I thought this article was worth passing along. It appears NCEES is adding a construction depth to the Civil PE Exam! :true:

http://newsmanager.commpartners.com/nspepe...06-10-17.html#0


----------



## RIP - VTEnviro (Oct 19, 2006)

So like construction management questions?

Did the manhole pass inspection, do I need a change order...?


----------



## DVINNY (Oct 19, 2006)

Too bad it's a few years away.

I'm not waiting on that one, but it sounds like something much closer to my experience and something I'd be interested in taking if it were available now.


----------



## Hill William (Oct 19, 2006)

Ive been bitchin that they needed that for years.

I worked in construction thru college and for five years out.


----------



## cement (Oct 19, 2006)

that is HUGE!

speaking of huge, is DV's pencil really big or is his head really small?


----------



## Hill William (Oct 19, 2006)

> that is HUGE!
> speaking of huge, is DV's pencil really big or is his head really small?

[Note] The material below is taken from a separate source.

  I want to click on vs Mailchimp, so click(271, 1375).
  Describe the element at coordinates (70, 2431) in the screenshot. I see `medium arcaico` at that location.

I will refrain fom all Beavis and Butthead type comments.


----------



## VA_ENGR (Oct 19, 2006)

I think this is a good move - I am impressed that they are doing something like this.

I would most likely take this if it were being offered right now - am going the Transpo route.


----------



## DVINNY (Oct 19, 2006)

That's Bill Cowher, and his head is small.


----------



## Road Guy (Oct 19, 2006)

you know in GA if you even remotely put the words "construction &amp; management" in the same paragraph on your experience list, they wont count that time towards the # of years(i dont agree with) maybe it will force them to change?

&amp; I dont want to see the CPM problems on the PM section for that test, I just imagine a 11X17 fold out piece of paper......


----------



## RIP - VTEnviro (Oct 19, 2006)

^ What's CPM?


----------



## Road Guy (Oct 19, 2006)

critical path method (schedules) stuff they did in 1970 that we now do in Microsoft Project,etc,


----------



## RIP - VTEnviro (Oct 20, 2006)

Uhhhh, like a Gant chart?


----------



## DrFranz (Oct 20, 2006)

:lmao:


----------



## DrFranz (Oct 20, 2006)

> > that is HUGE!
> > speaking of huge, is DV's pencil really big or is his head really small?
> 
> 
> I will refrain fom all Beavis and Butthead type comments.


:lmao:


----------



## GTScott (Oct 20, 2006)

> Uhhhh, like a Gant chart?


Take that man's PE from him...and give it to me.


----------



## DrFranz (Oct 23, 2006)

:lmao:


----------



## NSEARCH (Oct 23, 2006)

It's still left up to each individual state board to accept the changes.


----------